Drug and device manufacturers that sell FDA-approved products reimbursed by the federal government should stay abreast of the pending Supreme Court petition in United States ex rel. Campie v. Gilead Sciences, Inc. (the factual and procedural background is summarized here and here). In short, the relators allege the company made misrepresentations to FDA that led to product approval and ultimately payments by the federal government; the company’s response is that the alleged misrepresentations were not material to the government’s decision to approve or pay for the products, and therefore, no False Claims Act liability results. Even though the government declined to intervene in this matter several years ago, in April, the Court invited the Solicitor General to file a brief expressing the view of the United States. The government’s Statement of Interest, filed seven months later, addresses a slightly modified issue from the question presented by Gilead:
Whether the government’s continued payment for a product, after learning of allegations that the manufacturer had made misrepresentations to the government regarding that product, requires dismissal at the pleading stage of a suit under the False Claims Act, 31 U.S.C. 3729 et seq., on the ground that any misrepresentations were not material as a matter of law.

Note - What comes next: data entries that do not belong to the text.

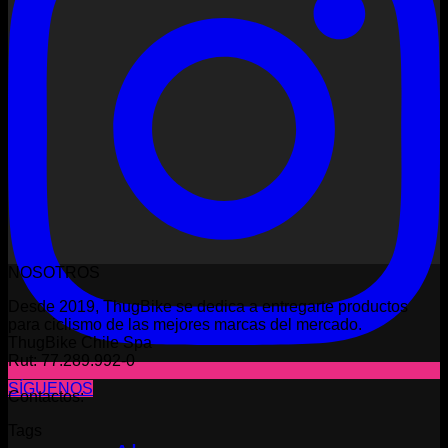
NOSOTROS
Desde 2019, ThugBike se dedica a entregarte productos
para ciclismo de las mejores marcas del mercado.
ThugBike Chile Spa
Rut: 77.289.992-0
SÍGUENOS
Contactos:
Tags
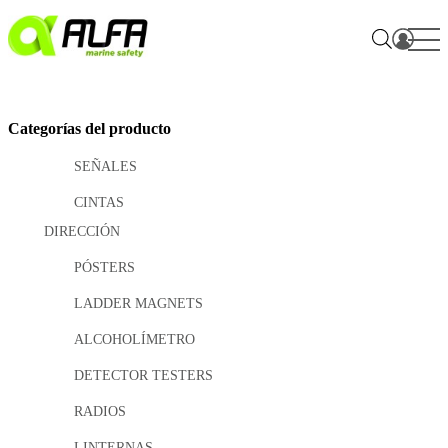
Skip
to
content
Categorías del producto
SEÑALES
CINTAS
DIRECCIÓN
PÓSTERS
LADDER MAGNETS
ALCOHOLÍMETRO
DETECTOR TESTERS
RADIOS
LINTERNAS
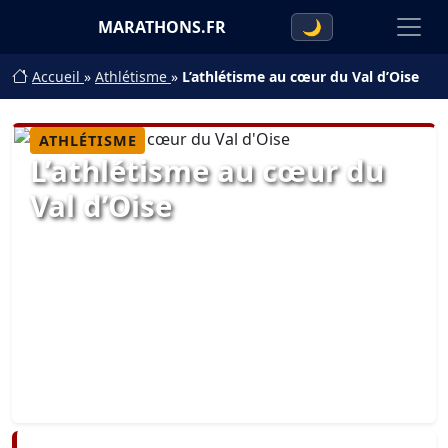
MARATHONS.FR
🌙
Accueil
»
Athlétisme
»
L’athlétisme au cœur du Val d’Oise
ATHLÉTISME
L’athlétisme au cœur du
Val d’Oise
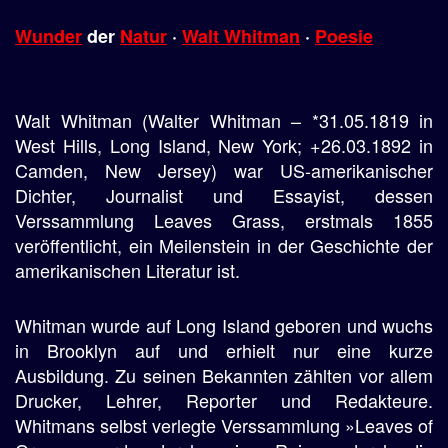
Wunder
der
Natur
·
Walt Whitman
·
Poesie
Walt Whitman (Walter Whitman – *31.05.1819 in
West Hills, Long Island, New York; +26.03.1892 in
Camden, New Jersey) war US-amerikanischer
Dichter, Journalist und Essayist, dessen
Verssammlung Leaves Grass, erstmals 1855
veröffentlicht, ein Meilenstein in der Geschichte der
amerikanischen Literatur ist.
Whitman wurde auf Long Island geboren und wuchs
in Brooklyn auf und erhielt nur eine kurze
Ausbildung. Zu seinen Bekannten zählten vor allem
Drucker, Lehrer, Reporter und Redakteure.
Whitmans selbst verlegte Verssammlung »Leaves of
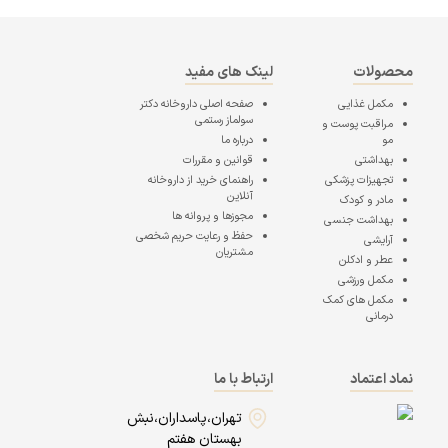
محصولات
لینک های مفید
مکمل غذایی
صفحه اصلی
داروخانه دکتر
سولماز رستمی
مراقبت پوست و
مو
درباره ما
بهداشتی
قوانین و مقررات
تجهیزات پزشکی
راهنمای خرید از داروخانه
آنلاین
مادر و کودک
مجوزها و پروانه ها
بهداشت جنسی
حفظ و رعایت حریم شخصی
آرایشی
مشتریان
عطر و ادکلن
مکمل ورزشی
مکمل های کمک
درمانی
نماد اعتماد
ارتباط با ما
تهران،پاسداران،نبش
بهستان هفتم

Not surprisingly, the government supports the Ninth Circuit decision that the relators had adequately alleged “materiality” under the False Claims Act: while the evidence may support that the alleged misrepresentations were not material to the government’s decision to pay for the drugs, the fact of continued payments “did not by itself” require dismissal of the case at the pleading stage. This position is consistent with DOJ’s filings in other matters involving the Escobar materiality standard.
What is surprising, however, is the gratuitous statement the government offered about its plan to affirmatively seek dismissal of the case should it be remanded to the district court. Recall that in January, DOJ issued a memo instructing attorneys handling False Claims Act cases to affirmatively seek dismissal of a qui tam complaint under certain circumstances. We have yet to see the Granston memo in action, until now. Although not citing it directly, the government’s brief claims that continued litigation could result in “burdensome discovery and Touhy requests for FDA documents and FDA employee discovery (and potentially trial testimony),” which would distract from the Agency’s public health mission. The government concluded that “allowing this suit to proceed to discovery (and potentially a trial) would impinge on agency decision-making and discretion and would disserve the interests of the United States.”

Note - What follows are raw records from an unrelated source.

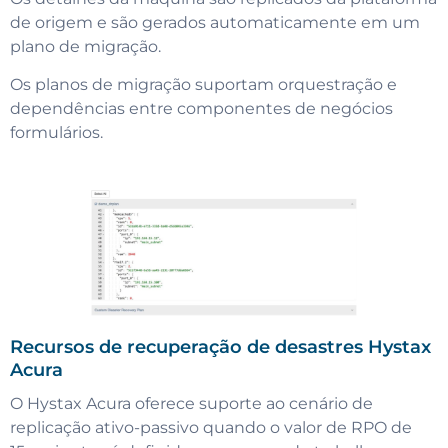
de origem e são gerados automaticamente em um
plano de migração.
Os planos de migração suportam orquestração e
dependências entre componentes de negócios
formulários.
Recursos de recuperação de desastres Hystax
Acura
O Hystax Acura oferece suporte ao cenário de
replicação ativo-passivo quando o valor de RPO de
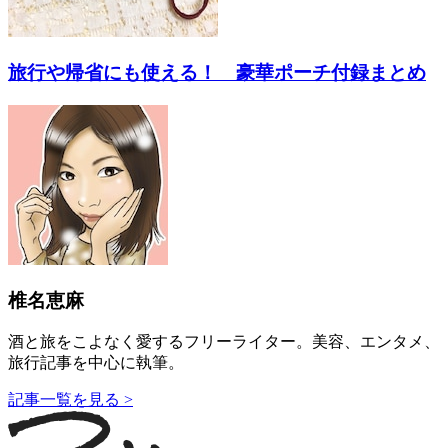
旅行や帰省にも使える！ 豪華ポーチ付録まとめ
椎名恵麻
酒と旅をこよなく愛するフリーライター。美容、エンタメ、
旅行記事を中心に執筆。
記事一覧を見る >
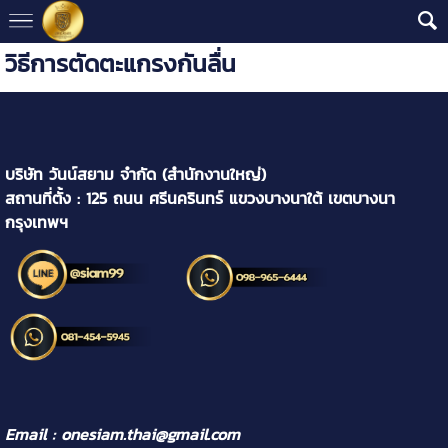
วิธีการตัดตะแกรงกันลื่น
บริษัท วันน์สยาม จำกัด (สำนักงานใหญ่)
สถานที่ตั้ง : 125 ถนน ศรีนครินทร์ แขวงบางนาใต้ เขตบางนา
กรุงเทพฯ
Email : onesiam.thai@gmail.com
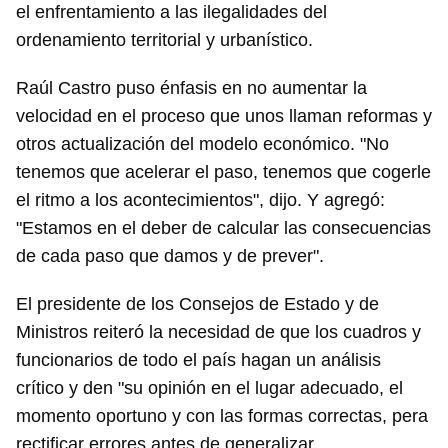
el enfrentamiento a las ilegalidades del
ordenamiento territorial y urbanístico.
Raúl Castro puso énfasis en no aumentar la
velocidad en el proceso que unos llaman reformas y
otros actualización del modelo económico. "No
tenemos que acelerar el paso, tenemos que cogerle
el ritmo a los acontecimientos", dijo. Y agregó:
"Estamos en el deber de calcular las consecuencias
de cada paso que damos y de prever".
El presidente de los Consejos de Estado y de
Ministros reiteró la necesidad de que los cuadros y
funcionarios de todo el país hagan un análisis
crítico y den "su opinión en el lugar adecuado, el
momento oportuno y con las formas correctas, pera
rectificar errores antes de generalizar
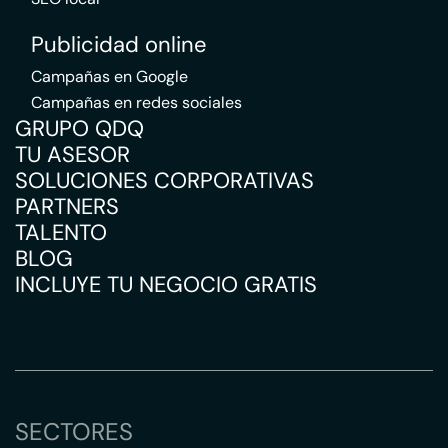
Publicidad online
Campañas en Google
Campañas en redes sociales
GRUPO QDQ
TU ASESOR
SOLUCIONES CORPORATIVAS
PARTNERS
TALENTO
BLOG
INCLUYE TU NEGOCIO GRATIS
SECTORES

Now, we have learned (hat tip to Scott Stein @ Sidley) that the United States has begun filing motions to dismiss several other cases pending throughout the country. DOJ argues that it has the power to dismiss a qui tam action under either of the two standards adopted by the courts, one which grants DOJ “an unfettered right to dismiss” a qui tam action (called the Swift standard), and the other that requires a “rational relationship” between the government’s decision to dismiss and a legitimate government interest. The Swift standard, based on Swift v. United States, 318 F.3d 250 (D.C. Cir. 2003), is preferred by DOJ, and is based on the general principle of separation of powers: the Executive Branch not courts should decide whether to pursue litigation on behalf of the United States.

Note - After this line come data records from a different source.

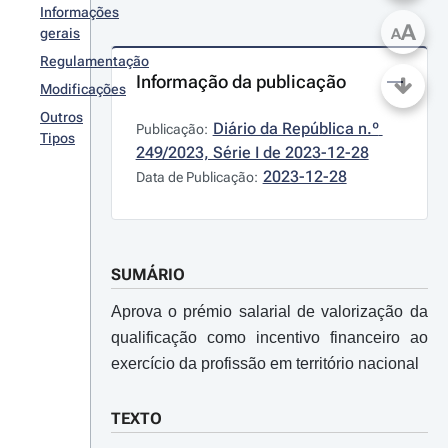
Informações
A
gerais
A
Regulamentação
Informação da publicação
Modificações
Outros
Diário da República n.º 
Publicação:
Tipos
249/2023, Série I de 2023-12-28
2023-12-28
Data de Publicação:
SUMÁRIO
Aprova o prémio salarial de valorização da
qualificação como incentivo financeiro ao
exercício da profissão em território nacional
TEXTO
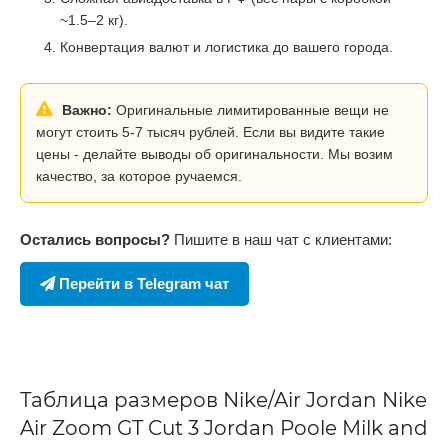
~1.5–2 кг).
Конвертация валют и логистика до вашего города.
Важно:
Оригинальные лимитированные вещи не
могут стоить 5-7 тысяч рублей. Если вы видите такие
цены - делайте выводы об оригинальности. Мы возим
качество, за которое ручаемся.
Остались вопросы?
Пишите в наш чат с клиентами:
Перейти в Telegram чат
Таблица размеров Nike/Air Jordan Nike
Air Zoom GT Cut 3 Jordan Poole Milk and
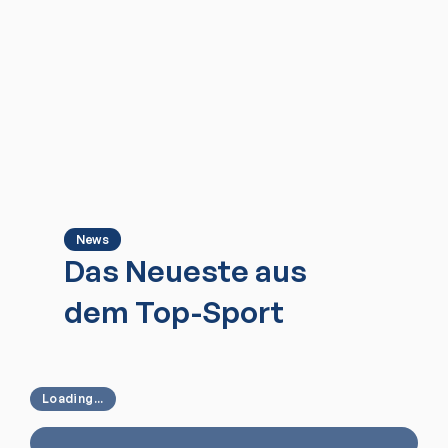
News
Das Neueste aus
dem Top-Sport
Loading...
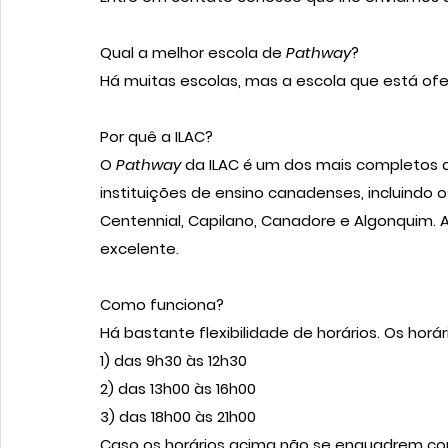
Qual a melhor escola de 
Pathway
?
Há muitas escolas, mas a escola que está ofer
Por quê a ILAC?
O 
Pathway 
da ILAC é um dos mais completos d
instituições de ensino canadenses, incluindo o
Centennial, Capilano, Canadore e Algonquim. 
excelente. 
Como funciona?
Há bastante flexibilidade de horários. Os horá
1) das 9h30 às 12h30
2) das 13h00 às 16h00
3) das 18h00 às 21h00
Caso os horários acima não se enquadrem com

The rational relationship test requires the United States to (1) identify a “valid government purpose” for dismissing the case, and (2) show a “rational relationship between dismissal and accomplishment of the purpose.” If the government satisfies this test, the relator bears the burden to demonstrate that the dismissal is “fraudulent, arbitrary and capricious, or illegal.” In affirmatively moving to dismiss these cases, the government cites to the substantial litigation burden on the United States even if it is not a party. These costs include:
- Monitoring the litigation
- Collecting, reviewing, processing and producing documents
- Screening and redacting patient health information
- Preparing agency witnesses for depositions
- Filing statements of interests
- Addressing relator’s interpretation of laws
DOJ claims that its lawyers in the Civil Division’s Fraud Section have spent collectively more than 1500 hours on the matters it seeks to dismiss; this number does not include the time spent by the AUSAs throughout the country, the law enforcement agents assisting the investigation, or the attorneys from the affected agencies.
In a final kiss of death, DOJ states that the relator’s case conflicts with the policy and enforcement prerogatives of the federal government’s healthcare programs and would undermine common industry practices the government deems appropriate and beneficial.
Assuming the relators in these matters cannot meet their burden of showing the government’s decision to dismiss is “fraudulent, arbitrary and capricious, or illegal,” these lucky defendants had Christmas arrive a week early.